■ **Task requirements**
Copy each entry below unchanged; the images do not go in the copy.

++++ Material for this exercise ++++

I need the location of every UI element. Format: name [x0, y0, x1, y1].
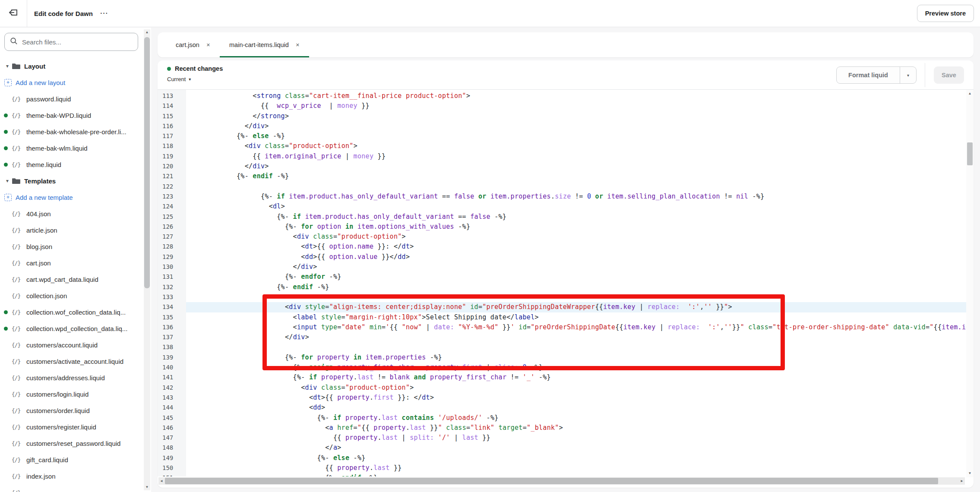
- vertical-scrollbar-thumb[interactable]: [967, 142, 973, 165]
- code-line[interactable]: 121 {%- endif -%}: [158, 171, 966, 181]
- code-line[interactable]: 116 </div>: [158, 121, 966, 131]
- code-line[interactable]: 122: [158, 182, 966, 192]
- close-icon[interactable]: ✕: [296, 42, 300, 48]
- horizontal-scrollbar-thumb[interactable]: [165, 478, 938, 484]
- format-liquid-button[interactable]: Format liquid: [837, 67, 900, 83]
- code-line[interactable]: 134 <div style="align-items: center;disp…: [158, 302, 966, 312]
- scroll-up-icon[interactable]: ▲: [144, 29, 150, 35]
- code-line[interactable]: 125 {%- if item.product.has_only_default…: [158, 212, 966, 222]
- file-item[interactable]: {/}cart.wpd_cart_data.liquid: [0, 271, 143, 287]
- file-item[interactable]: {/}password.liquid: [0, 91, 143, 107]
- line-number: 125: [158, 212, 186, 222]
- code-line[interactable]: 150 {{ property.last }}: [158, 463, 966, 473]
- file-item[interactable]: {/}theme-bak-wlm.liquid: [0, 140, 143, 156]
- code-text: </strong>: [186, 111, 966, 121]
- code-line[interactable]: 124 <dl>: [158, 202, 966, 211]
- file-item[interactable]: {/}article.json: [0, 222, 143, 238]
- save-button[interactable]: Save: [934, 66, 964, 84]
- file-item[interactable]: {/}customers/activate_account.liquid: [0, 353, 143, 369]
- code-line[interactable]: 138: [158, 342, 966, 352]
- code-line[interactable]: 151 {%- endif -%}: [158, 473, 966, 476]
- code-line[interactable]: 129 <dd>{{ option.value }}</dd>: [158, 252, 966, 262]
- code-file-icon: {/}: [9, 424, 22, 430]
- code-line[interactable]: 126 {%- for option in item.options_with_…: [158, 222, 966, 232]
- file-item[interactable]: {/}gift_card.liquid: [0, 451, 143, 468]
- code-line[interactable]: 147 {{ property.last | split: '/' | last…: [158, 433, 966, 443]
- code-line[interactable]: 142 <div class="product-option">: [158, 383, 966, 393]
- code-line[interactable]: 130 </div>: [158, 262, 966, 272]
- code-line[interactable]: 148 </a>: [158, 443, 966, 453]
- scroll-right-icon[interactable]: ►: [959, 477, 965, 485]
- sidebar-scrollbar[interactable]: ▲ ▼: [144, 29, 150, 490]
- add-file-button[interactable]: +Add a new layout: [0, 74, 143, 91]
- code-line[interactable]: 141 {%- if property.last != blank and pr…: [158, 372, 966, 382]
- code-area[interactable]: 113 <strong class="cart-item__final-pric…: [158, 90, 966, 476]
- code-line[interactable]: 140 {%- assign property_first_char = pro…: [158, 363, 966, 372]
- file-item[interactable]: {/}theme-bak-wholesale-pre-order.li...: [0, 123, 143, 140]
- change-dot-slot: [3, 130, 9, 134]
- file-item[interactable]: {/}index.json: [0, 468, 143, 484]
- folder-icon: [12, 177, 20, 184]
- tab-cart.json[interactable]: cart.json✕: [166, 32, 220, 57]
- file-item[interactable]: {/}theme-bak-WPD.liquid: [0, 107, 143, 123]
- file-item[interactable]: {/}collection.wof_collection_data.liq...: [0, 304, 143, 320]
- code-line[interactable]: 114 {{ wcp_v_price | money }}: [158, 101, 966, 111]
- code-line[interactable]: 127 <div class="product-option">: [158, 232, 966, 242]
- code-line[interactable]: 149 {%- else -%}: [158, 453, 966, 463]
- vertical-scrollbar[interactable]: ▲ ▼: [966, 90, 974, 477]
- file-name: collection.wpd_collection_data.liq...: [26, 325, 127, 332]
- file-item[interactable]: {/}customers/addresses.liquid: [0, 369, 143, 386]
- file-item[interactable]: {/}collection.json: [0, 287, 143, 304]
- file-item[interactable]: {/}customers/account.liquid: [0, 337, 143, 353]
- exit-editor-button[interactable]: [6, 6, 21, 21]
- code-line[interactable]: 119 {{ item.original_price | money }}: [158, 151, 966, 161]
- file-item[interactable]: {/}customers/register.liquid: [0, 419, 143, 435]
- code-line[interactable]: 143 <dt>{{ property.first }}: </dt>: [158, 393, 966, 403]
- folder-row[interactable]: ▾Templates: [0, 173, 143, 189]
- file-item[interactable]: {/}theme.liquid: [0, 156, 143, 173]
- version-dropdown[interactable]: Current ▾: [167, 76, 191, 82]
- file-item[interactable]: {/}customers/login.liquid: [0, 386, 143, 402]
- search-input[interactable]: [22, 38, 133, 46]
- code-line[interactable]: 135 <label style="margin-right:10px">Sel…: [158, 312, 966, 322]
- more-actions-icon[interactable]: •••: [101, 11, 108, 16]
- code-line[interactable]: 115 </strong>: [158, 111, 966, 121]
- close-icon[interactable]: ✕: [206, 42, 210, 48]
- code-line[interactable]: 144 <dd>: [158, 403, 966, 413]
- code-line[interactable]: 139 {%- for property in item.properties …: [158, 353, 966, 363]
- scroll-down-icon[interactable]: ▼: [144, 484, 150, 490]
- file-item[interactable]: {/}404.json: [0, 205, 143, 222]
- code-line[interactable]: 113 <strong class="cart-item__final-pric…: [158, 91, 966, 101]
- scroll-down-icon[interactable]: ▼: [966, 470, 974, 476]
- code-text: [186, 292, 966, 302]
- code-line[interactable]: 120 </div>: [158, 161, 966, 171]
- file-item[interactable]: {/}customers/order.liquid: [0, 402, 143, 419]
- code-line[interactable]: 136 <input type="date" min='{{ "now" | d…: [158, 322, 966, 332]
- code-line[interactable]: 128 <dt>{{ option.name }}: </dt>: [158, 242, 966, 252]
- line-number: 133: [158, 292, 186, 302]
- file-item[interactable]: {/}collection.wpd_collection_data.liq...: [0, 320, 143, 337]
- horizontal-scrollbar[interactable]: ◄ ►: [158, 477, 965, 485]
- code-line[interactable]: 133: [158, 292, 966, 302]
- add-file-button[interactable]: +Add a new template: [0, 189, 143, 205]
- tab-main-cart-items.liquid[interactable]: main-cart-items.liquid✕: [220, 32, 309, 57]
- format-liquid-dropdown[interactable]: ▾: [900, 67, 916, 83]
- code-line[interactable]: 117 {%- else -%}: [158, 131, 966, 141]
- code-line[interactable]: 132 {%- endif -%}: [158, 282, 966, 292]
- preview-store-button[interactable]: Preview store: [917, 5, 974, 22]
- scroll-up-icon[interactable]: ▲: [966, 91, 974, 97]
- file-item[interactable]: {/}: [0, 484, 143, 492]
- code-line[interactable]: 123 {%- if item.product.has_only_default…: [158, 192, 966, 202]
- code-text: <input type="date" min='{{ "now" | date:…: [186, 322, 966, 332]
- sidebar-scrollbar-thumb[interactable]: [144, 37, 150, 288]
- file-item[interactable]: {/}blog.json: [0, 238, 143, 255]
- code-line[interactable]: 146 <a href="{{ property.last }}" class=…: [158, 423, 966, 433]
- code-line[interactable]: 137 </div>: [158, 332, 966, 342]
- code-line[interactable]: 131 {%- endfor -%}: [158, 272, 966, 282]
- scroll-left-icon[interactable]: ◄: [158, 477, 164, 485]
- file-item[interactable]: {/}customers/reset_password.liquid: [0, 435, 143, 451]
- code-line[interactable]: 118 <div class="product-option">: [158, 141, 966, 151]
- folder-row[interactable]: ▾Layout: [0, 58, 143, 74]
- code-line[interactable]: 145 {%- if property.last contains '/uplo…: [158, 413, 966, 423]
- file-item[interactable]: {/}cart.json: [0, 255, 143, 271]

++++

■ **Output for this exercise**
I need the location of every UI element. Format: name [x0, y0, x1, y1].
- vertical-scrollbar-thumb[interactable]: [967, 142, 973, 165]
- code-line[interactable]: 121 {%- endif -%}: [158, 171, 966, 181]
- code-line[interactable]: 116 </div>: [158, 121, 966, 131]
- code-line[interactable]: 122: [158, 182, 966, 192]
- close-icon[interactable]: ✕: [296, 42, 300, 48]
- horizontal-scrollbar-thumb[interactable]: [165, 478, 938, 484]
- format-liquid-button[interactable]: Format liquid: [837, 67, 900, 83]
- code-line[interactable]: 134 <div style="align-items: center;disp…: [158, 302, 966, 312]
- scroll-up-icon[interactable]: ▲: [144, 29, 150, 35]
- code-line[interactable]: 125 {%- if item.product.has_only_default…: [158, 212, 966, 222]
- file-item[interactable]: {/}cart.wpd_cart_data.liquid: [0, 271, 143, 287]
- file-item[interactable]: {/}password.liquid: [0, 91, 143, 107]
- line-number: 125: [158, 212, 186, 222]
- code-line[interactable]: 150 {{ property.last }}: [158, 463, 966, 473]
- file-item[interactable]: {/}theme-bak-wlm.liquid: [0, 140, 143, 156]
- code-text: </strong>: [186, 111, 966, 121]
- code-line[interactable]: 124 <dl>: [158, 202, 966, 211]
- file-item[interactable]: {/}article.json: [0, 222, 143, 238]
- save-button[interactable]: Save: [934, 66, 964, 84]
- file-item[interactable]: {/}customers/activate_account.liquid: [0, 353, 143, 369]
- code-line[interactable]: 138: [158, 342, 966, 352]
- code-line[interactable]: 151 {%- endif -%}: [158, 473, 966, 476]
- code-line[interactable]: 129 <dd>{{ option.value }}</dd>: [158, 252, 966, 262]
- code-file-icon: {/}: [9, 424, 22, 430]
- code-line[interactable]: 126 {%- for option in item.options_with_…: [158, 222, 966, 232]
- file-item[interactable]: {/}gift_card.liquid: [0, 451, 143, 468]
- code-line[interactable]: 147 {{ property.last | split: '/' | last…: [158, 433, 966, 443]
- code-line[interactable]: 142 <div class="product-option">: [158, 383, 966, 393]
- code-line[interactable]: 130 </div>: [158, 262, 966, 272]
- code-line[interactable]: 148 </a>: [158, 443, 966, 453]
- scroll-right-icon[interactable]: ►: [959, 477, 965, 485]
- sidebar-scrollbar[interactable]: ▲ ▼: [144, 29, 150, 490]
- add-file-button[interactable]: +Add a new layout: [0, 74, 143, 91]
- code-line[interactable]: 141 {%- if property.last != blank and pr…: [158, 372, 966, 382]
- code-area[interactable]: 113 <strong class="cart-item__final-pric…: [158, 90, 966, 476]
- code-line[interactable]: 140 {%- assign property_first_char = pro…: [158, 363, 966, 372]
- file-item[interactable]: {/}theme-bak-wholesale-pre-order.li...: [0, 123, 143, 140]
- change-dot-slot: [3, 130, 9, 134]
- file-item[interactable]: {/}index.json: [0, 468, 143, 484]
- folder-icon: [12, 177, 20, 184]
- tab-cart.json[interactable]: cart.json✕: [166, 32, 220, 57]
- file-item[interactable]: {/}theme-bak-WPD.liquid: [0, 107, 143, 123]
- file-item[interactable]: {/}collection.wof_collection_data.liq...: [0, 304, 143, 320]
- code-line[interactable]: 114 {{ wcp_v_price | money }}: [158, 101, 966, 111]
- code-line[interactable]: 127 <div class="product-option">: [158, 232, 966, 242]
- code-line[interactable]: 149 {%- else -%}: [158, 453, 966, 463]
- vertical-scrollbar[interactable]: ▲ ▼: [966, 90, 974, 477]
- file-name: collection.wpd_collection_data.liq...: [26, 325, 127, 332]
- file-item[interactable]: {/}customers/addresses.liquid: [0, 369, 143, 386]
- file-item[interactable]: {/}collection.json: [0, 287, 143, 304]
- file-item[interactable]: {/}customers/account.liquid: [0, 337, 143, 353]
- exit-editor-button[interactable]: [6, 6, 21, 21]
- code-line[interactable]: 119 {{ item.original_price | money }}: [158, 151, 966, 161]
- file-item[interactable]: {/}customers/register.liquid: [0, 419, 143, 435]
- code-line[interactable]: 143 <dt>{{ property.first }}: </dt>: [158, 393, 966, 403]
- folder-row[interactable]: ▾Templates: [0, 173, 143, 189]
- file-item[interactable]: {/}theme.liquid: [0, 156, 143, 173]
- version-dropdown[interactable]: Current ▾: [167, 76, 191, 82]
- file-item[interactable]: {/}customers/login.liquid: [0, 386, 143, 402]
- search-input[interactable]: [22, 38, 133, 46]
- code-line[interactable]: 135 <label style="margin-right:10px">Sel…: [158, 312, 966, 322]
- more-actions-icon[interactable]: •••: [101, 11, 108, 16]
- code-line[interactable]: 115 </strong>: [158, 111, 966, 121]
- close-icon[interactable]: ✕: [206, 42, 210, 48]
- code-line[interactable]: 144 <dd>: [158, 403, 966, 413]
- code-line[interactable]: 139 {%- for property in item.properties …: [158, 353, 966, 363]
- scroll-down-icon[interactable]: ▼: [144, 484, 150, 490]
- file-item[interactable]: {/}404.json: [0, 205, 143, 222]
- code-line[interactable]: 113 <strong class="cart-item__final-pric…: [158, 91, 966, 101]
- scroll-down-icon[interactable]: ▼: [966, 470, 974, 476]
- code-text: [186, 292, 966, 302]
- code-line[interactable]: 120 </div>: [158, 161, 966, 171]
- file-item[interactable]: {/}customers/order.liquid: [0, 402, 143, 419]
- code-line[interactable]: 136 <input type="date" min='{{ "now" | d…: [158, 322, 966, 332]
- code-line[interactable]: 128 <dt>{{ option.name }}: </dt>: [158, 242, 966, 252]
- line-number: 133: [158, 292, 186, 302]
- file-item[interactable]: {/}collection.wpd_collection_data.liq...: [0, 320, 143, 337]
- horizontal-scrollbar[interactable]: ◄ ►: [158, 477, 965, 485]
- code-line[interactable]: 133: [158, 292, 966, 302]
- add-file-button[interactable]: +Add a new template: [0, 189, 143, 205]
- tab-main-cart-items.liquid[interactable]: main-cart-items.liquid✕: [220, 32, 309, 57]
- format-liquid-dropdown[interactable]: ▾: [900, 67, 916, 83]
- code-line[interactable]: 117 {%- else -%}: [158, 131, 966, 141]
- code-line[interactable]: 132 {%- endif -%}: [158, 282, 966, 292]
- preview-store-button[interactable]: Preview store: [917, 5, 974, 22]
- scroll-up-icon[interactable]: ▲: [966, 91, 974, 97]
- file-item[interactable]: {/}: [0, 484, 143, 492]
- code-line[interactable]: 123 {%- if item.product.has_only_default…: [158, 192, 966, 202]
- code-text: <input type="date" min='{{ "now" | date:…: [186, 322, 966, 332]
- sidebar-scrollbar-thumb[interactable]: [144, 37, 150, 288]
- file-item[interactable]: {/}blog.json: [0, 238, 143, 255]
- code-line[interactable]: 146 <a href="{{ property.last }}" class=…: [158, 423, 966, 433]
- code-line[interactable]: 137 </div>: [158, 332, 966, 342]
- code-line[interactable]: 131 {%- endfor -%}: [158, 272, 966, 282]
- scroll-left-icon[interactable]: ◄: [158, 477, 164, 485]
- file-item[interactable]: {/}customers/reset_password.liquid: [0, 435, 143, 451]
- code-line[interactable]: 118 <div class="product-option">: [158, 141, 966, 151]
- folder-row[interactable]: ▾Layout: [0, 58, 143, 74]
- code-line[interactable]: 145 {%- if property.last contains '/uplo…: [158, 413, 966, 423]
- file-item[interactable]: {/}cart.json: [0, 255, 143, 271]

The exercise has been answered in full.